**WHAT YOU ARE ASKED TO DO**
In the entries below, find the line with "titi@pantip" and the line with "btener un certificado". Reproduce those two lines and every line between them exactly, and nothing more.

**DATA FOR PROCESSING**

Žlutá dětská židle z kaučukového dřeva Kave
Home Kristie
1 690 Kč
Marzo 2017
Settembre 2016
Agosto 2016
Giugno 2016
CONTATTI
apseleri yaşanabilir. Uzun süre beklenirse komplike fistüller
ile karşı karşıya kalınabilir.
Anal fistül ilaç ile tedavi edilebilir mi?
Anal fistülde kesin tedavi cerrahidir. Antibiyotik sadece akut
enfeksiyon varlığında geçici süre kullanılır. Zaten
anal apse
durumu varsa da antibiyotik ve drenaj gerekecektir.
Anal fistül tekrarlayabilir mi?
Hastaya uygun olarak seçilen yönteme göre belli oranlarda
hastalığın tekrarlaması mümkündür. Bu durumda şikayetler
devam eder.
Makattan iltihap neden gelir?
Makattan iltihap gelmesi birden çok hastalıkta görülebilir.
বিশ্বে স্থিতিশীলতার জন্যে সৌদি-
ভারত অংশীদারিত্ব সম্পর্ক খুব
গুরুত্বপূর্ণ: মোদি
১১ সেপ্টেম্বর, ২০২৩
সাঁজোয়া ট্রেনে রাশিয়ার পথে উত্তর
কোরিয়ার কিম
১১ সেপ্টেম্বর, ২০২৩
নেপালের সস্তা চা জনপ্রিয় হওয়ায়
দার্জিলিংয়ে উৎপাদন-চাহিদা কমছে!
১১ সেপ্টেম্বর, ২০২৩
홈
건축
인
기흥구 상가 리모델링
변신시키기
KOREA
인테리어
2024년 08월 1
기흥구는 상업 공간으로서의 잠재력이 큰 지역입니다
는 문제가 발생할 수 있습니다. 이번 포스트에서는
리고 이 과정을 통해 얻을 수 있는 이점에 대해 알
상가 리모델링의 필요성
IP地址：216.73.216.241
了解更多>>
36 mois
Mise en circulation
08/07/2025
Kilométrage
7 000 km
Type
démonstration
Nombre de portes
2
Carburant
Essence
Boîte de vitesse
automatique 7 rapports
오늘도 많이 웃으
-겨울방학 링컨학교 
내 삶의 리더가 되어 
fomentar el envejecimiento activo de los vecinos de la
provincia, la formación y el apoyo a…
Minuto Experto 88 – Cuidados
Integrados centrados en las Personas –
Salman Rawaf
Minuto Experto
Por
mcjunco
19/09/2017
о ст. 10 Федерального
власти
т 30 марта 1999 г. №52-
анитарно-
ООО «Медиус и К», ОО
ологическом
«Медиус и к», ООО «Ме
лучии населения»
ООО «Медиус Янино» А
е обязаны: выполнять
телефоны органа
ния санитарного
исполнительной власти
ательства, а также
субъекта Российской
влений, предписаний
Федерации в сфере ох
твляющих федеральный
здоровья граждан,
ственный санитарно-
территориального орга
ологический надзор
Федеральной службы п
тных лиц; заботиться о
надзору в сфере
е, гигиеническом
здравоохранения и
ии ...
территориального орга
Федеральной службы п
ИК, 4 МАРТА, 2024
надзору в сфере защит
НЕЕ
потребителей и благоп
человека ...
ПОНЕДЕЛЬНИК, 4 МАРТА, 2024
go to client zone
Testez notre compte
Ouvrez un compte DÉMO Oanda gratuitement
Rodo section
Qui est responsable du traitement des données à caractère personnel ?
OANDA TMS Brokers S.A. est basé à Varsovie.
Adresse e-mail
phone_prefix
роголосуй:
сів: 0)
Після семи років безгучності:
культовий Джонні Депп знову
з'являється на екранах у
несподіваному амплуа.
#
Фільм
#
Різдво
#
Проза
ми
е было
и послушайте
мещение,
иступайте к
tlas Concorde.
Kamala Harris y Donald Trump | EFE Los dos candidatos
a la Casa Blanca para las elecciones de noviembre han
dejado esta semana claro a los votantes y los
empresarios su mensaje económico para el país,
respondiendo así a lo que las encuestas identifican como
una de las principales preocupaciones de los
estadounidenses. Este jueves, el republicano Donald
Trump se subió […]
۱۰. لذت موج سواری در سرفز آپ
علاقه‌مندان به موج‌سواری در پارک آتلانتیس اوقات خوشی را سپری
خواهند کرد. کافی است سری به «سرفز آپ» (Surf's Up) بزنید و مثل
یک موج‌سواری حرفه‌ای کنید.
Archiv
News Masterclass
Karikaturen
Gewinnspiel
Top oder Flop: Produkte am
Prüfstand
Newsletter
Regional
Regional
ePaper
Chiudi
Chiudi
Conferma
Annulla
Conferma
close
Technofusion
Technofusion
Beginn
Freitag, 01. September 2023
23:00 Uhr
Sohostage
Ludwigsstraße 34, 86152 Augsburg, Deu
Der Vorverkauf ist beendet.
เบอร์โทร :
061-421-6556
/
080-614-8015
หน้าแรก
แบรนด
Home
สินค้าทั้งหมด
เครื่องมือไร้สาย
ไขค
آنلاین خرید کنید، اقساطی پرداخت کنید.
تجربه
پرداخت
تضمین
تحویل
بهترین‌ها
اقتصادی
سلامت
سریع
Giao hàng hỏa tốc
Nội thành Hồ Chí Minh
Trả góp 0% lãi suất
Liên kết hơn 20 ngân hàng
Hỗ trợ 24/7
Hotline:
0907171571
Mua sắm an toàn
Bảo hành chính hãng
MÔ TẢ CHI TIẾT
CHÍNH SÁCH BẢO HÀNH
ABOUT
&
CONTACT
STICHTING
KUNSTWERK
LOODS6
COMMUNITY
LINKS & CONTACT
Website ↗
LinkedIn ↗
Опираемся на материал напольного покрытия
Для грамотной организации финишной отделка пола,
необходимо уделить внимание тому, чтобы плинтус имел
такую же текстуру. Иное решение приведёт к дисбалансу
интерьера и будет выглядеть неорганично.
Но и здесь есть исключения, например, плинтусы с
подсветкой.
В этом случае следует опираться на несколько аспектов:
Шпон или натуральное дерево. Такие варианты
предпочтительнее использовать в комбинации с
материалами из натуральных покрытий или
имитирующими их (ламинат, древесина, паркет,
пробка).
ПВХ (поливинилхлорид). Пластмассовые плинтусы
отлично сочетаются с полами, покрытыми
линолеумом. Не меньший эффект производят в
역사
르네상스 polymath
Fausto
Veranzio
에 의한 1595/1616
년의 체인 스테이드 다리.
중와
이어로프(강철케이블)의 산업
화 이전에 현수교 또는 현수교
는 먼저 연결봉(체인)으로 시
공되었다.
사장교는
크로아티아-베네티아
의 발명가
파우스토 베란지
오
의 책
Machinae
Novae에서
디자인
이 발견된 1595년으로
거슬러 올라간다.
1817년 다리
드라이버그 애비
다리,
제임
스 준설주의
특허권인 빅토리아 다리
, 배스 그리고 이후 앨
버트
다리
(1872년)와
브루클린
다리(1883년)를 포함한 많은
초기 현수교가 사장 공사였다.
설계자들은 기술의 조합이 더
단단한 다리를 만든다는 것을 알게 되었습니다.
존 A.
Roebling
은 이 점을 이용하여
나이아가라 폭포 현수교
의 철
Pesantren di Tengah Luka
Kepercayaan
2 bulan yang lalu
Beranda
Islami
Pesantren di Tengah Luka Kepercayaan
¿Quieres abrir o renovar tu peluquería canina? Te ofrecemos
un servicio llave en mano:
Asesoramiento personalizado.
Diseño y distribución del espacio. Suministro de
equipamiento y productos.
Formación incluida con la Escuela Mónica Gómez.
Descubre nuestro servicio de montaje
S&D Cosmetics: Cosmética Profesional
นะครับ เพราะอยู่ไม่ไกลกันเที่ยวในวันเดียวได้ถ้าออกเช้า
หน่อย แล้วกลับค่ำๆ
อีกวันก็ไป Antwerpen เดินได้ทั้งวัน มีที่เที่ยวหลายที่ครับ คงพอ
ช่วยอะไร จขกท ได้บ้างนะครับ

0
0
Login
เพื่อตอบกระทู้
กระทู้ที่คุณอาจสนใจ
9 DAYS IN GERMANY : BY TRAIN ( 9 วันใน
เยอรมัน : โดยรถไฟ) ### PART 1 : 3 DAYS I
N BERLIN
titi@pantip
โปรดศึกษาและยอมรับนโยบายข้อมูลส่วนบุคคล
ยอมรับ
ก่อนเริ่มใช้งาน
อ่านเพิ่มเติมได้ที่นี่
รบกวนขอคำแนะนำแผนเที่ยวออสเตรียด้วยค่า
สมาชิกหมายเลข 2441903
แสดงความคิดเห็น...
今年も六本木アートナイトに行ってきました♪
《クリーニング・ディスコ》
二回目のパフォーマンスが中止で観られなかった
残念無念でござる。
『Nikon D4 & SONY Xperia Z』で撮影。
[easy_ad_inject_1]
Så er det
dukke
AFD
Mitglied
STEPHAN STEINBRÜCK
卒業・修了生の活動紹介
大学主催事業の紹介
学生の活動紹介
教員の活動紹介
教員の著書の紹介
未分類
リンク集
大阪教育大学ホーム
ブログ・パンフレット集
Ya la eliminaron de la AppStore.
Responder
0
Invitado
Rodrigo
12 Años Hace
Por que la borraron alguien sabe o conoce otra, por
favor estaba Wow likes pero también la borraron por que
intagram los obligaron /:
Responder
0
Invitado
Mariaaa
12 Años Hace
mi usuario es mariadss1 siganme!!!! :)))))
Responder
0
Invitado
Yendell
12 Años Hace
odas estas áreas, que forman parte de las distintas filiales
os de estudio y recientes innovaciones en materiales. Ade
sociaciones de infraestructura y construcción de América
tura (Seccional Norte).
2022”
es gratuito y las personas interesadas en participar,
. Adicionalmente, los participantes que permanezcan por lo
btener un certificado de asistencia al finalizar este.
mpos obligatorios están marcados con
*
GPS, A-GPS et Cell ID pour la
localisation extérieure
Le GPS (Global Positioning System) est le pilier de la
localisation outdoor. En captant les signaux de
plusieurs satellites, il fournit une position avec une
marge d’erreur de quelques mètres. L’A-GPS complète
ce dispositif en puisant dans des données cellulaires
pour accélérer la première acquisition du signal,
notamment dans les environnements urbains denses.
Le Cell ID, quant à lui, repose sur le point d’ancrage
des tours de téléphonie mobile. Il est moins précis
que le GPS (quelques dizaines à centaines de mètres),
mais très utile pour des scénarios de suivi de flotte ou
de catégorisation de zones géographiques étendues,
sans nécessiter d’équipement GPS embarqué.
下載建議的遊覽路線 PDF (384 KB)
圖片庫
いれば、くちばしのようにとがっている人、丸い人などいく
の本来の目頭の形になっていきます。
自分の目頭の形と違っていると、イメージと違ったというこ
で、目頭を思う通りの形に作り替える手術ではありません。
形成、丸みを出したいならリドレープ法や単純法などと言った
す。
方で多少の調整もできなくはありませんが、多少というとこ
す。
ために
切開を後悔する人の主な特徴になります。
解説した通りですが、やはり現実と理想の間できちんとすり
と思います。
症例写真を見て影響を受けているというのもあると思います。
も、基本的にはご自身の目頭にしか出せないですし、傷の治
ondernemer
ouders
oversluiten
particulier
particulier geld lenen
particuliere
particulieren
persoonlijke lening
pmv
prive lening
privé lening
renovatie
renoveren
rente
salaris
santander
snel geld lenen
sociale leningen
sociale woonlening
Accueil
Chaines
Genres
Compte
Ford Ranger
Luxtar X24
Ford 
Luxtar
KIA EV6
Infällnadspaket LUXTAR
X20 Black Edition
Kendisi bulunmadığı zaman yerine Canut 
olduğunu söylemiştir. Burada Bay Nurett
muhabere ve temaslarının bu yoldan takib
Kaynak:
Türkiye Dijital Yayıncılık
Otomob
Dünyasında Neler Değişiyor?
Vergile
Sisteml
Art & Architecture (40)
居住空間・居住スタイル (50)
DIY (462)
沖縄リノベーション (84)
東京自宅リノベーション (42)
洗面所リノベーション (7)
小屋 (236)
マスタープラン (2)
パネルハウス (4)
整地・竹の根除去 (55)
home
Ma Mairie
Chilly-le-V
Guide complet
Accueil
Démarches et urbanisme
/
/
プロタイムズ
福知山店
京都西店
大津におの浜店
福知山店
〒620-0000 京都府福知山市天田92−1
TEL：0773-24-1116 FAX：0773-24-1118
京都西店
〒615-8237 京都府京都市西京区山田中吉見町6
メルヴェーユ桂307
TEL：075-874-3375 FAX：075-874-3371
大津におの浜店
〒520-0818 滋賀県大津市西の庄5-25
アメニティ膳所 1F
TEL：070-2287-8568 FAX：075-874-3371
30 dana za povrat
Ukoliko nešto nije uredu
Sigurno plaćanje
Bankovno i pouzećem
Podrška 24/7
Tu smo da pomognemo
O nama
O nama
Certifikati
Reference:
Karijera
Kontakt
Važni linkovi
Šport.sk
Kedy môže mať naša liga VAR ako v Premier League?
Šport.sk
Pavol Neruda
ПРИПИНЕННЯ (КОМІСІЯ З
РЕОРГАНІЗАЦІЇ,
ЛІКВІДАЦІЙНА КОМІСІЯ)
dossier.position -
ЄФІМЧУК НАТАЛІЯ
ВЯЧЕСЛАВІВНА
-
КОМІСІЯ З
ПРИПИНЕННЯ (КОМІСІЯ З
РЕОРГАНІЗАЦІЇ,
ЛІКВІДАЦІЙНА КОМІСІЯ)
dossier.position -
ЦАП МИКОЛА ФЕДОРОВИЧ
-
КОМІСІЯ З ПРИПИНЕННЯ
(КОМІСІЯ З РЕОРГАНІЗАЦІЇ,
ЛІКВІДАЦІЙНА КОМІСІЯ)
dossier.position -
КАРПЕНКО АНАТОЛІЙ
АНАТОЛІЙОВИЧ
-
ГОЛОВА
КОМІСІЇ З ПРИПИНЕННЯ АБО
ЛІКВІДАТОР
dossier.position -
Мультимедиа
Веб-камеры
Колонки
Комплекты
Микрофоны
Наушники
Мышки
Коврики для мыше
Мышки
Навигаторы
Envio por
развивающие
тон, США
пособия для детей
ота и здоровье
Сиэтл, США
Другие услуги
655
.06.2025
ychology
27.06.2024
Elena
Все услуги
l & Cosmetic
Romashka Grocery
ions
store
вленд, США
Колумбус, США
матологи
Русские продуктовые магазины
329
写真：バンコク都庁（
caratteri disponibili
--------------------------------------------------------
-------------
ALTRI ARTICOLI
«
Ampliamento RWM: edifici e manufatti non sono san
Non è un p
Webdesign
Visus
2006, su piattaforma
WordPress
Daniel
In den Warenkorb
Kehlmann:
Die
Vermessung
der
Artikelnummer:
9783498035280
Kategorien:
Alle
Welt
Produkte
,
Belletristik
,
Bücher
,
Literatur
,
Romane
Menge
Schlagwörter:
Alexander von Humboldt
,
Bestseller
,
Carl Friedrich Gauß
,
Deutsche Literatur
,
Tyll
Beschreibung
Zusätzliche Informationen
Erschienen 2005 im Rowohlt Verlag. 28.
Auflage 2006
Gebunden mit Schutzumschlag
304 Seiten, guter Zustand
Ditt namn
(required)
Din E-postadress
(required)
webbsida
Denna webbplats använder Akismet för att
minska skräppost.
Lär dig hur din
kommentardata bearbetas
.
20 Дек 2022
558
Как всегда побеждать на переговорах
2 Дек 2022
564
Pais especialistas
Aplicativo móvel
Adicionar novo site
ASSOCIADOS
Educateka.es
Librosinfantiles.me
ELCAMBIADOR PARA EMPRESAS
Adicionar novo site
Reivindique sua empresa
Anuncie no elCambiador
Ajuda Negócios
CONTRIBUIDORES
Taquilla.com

**YOUR SOLUTION**
titi@pantip
โปรดศึกษาและยอมรับนโยบายข้อมูลส่วนบุคคล
ยอมรับ
ก่อนเริ่มใช้งาน
อ่านเพิ่มเติมได้ที่นี่
รบกวนขอคำแนะนำแผนเที่ยวออสเตรียด้วยค่า
สมาชิกหมายเลข 2441903
แสดงความคิดเห็น...
今年も六本木アートナイトに行ってきました♪
《クリーニング・ディスコ》
二回目のパフォーマンスが中止で観られなかった
残念無念でござる。
『Nikon D4 & SONY Xperia Z』で撮影。
[easy_ad_inject_1]
Så er det
dukke
AFD
Mitglied
STEPHAN STEINBRÜCK
卒業・修了生の活動紹介
大学主催事業の紹介
学生の活動紹介
教員の活動紹介
教員の著書の紹介
未分類
リンク集
大阪教育大学ホーム
ブログ・パンフレット集
Ya la eliminaron de la AppStore.
Responder
0
Invitado
Rodrigo
12 Años Hace
Por que la borraron alguien sabe o conoce otra, por
favor estaba Wow likes pero también la borraron por que
intagram los obligaron /:
Responder
0
Invitado
Mariaaa
12 Años Hace
mi usuario es mariadss1 siganme!!!! :)))))
Responder
0
Invitado
Yendell
12 Años Hace
odas estas áreas, que forman parte de las distintas filiales
os de estudio y recientes innovaciones en materiales. Ade
sociaciones de infraestructura y construcción de América
tura (Seccional Norte).
2022”
es gratuito y las personas interesadas en participar,
. Adicionalmente, los participantes que permanezcan por lo
btener un certificado de asistencia al finalizar este.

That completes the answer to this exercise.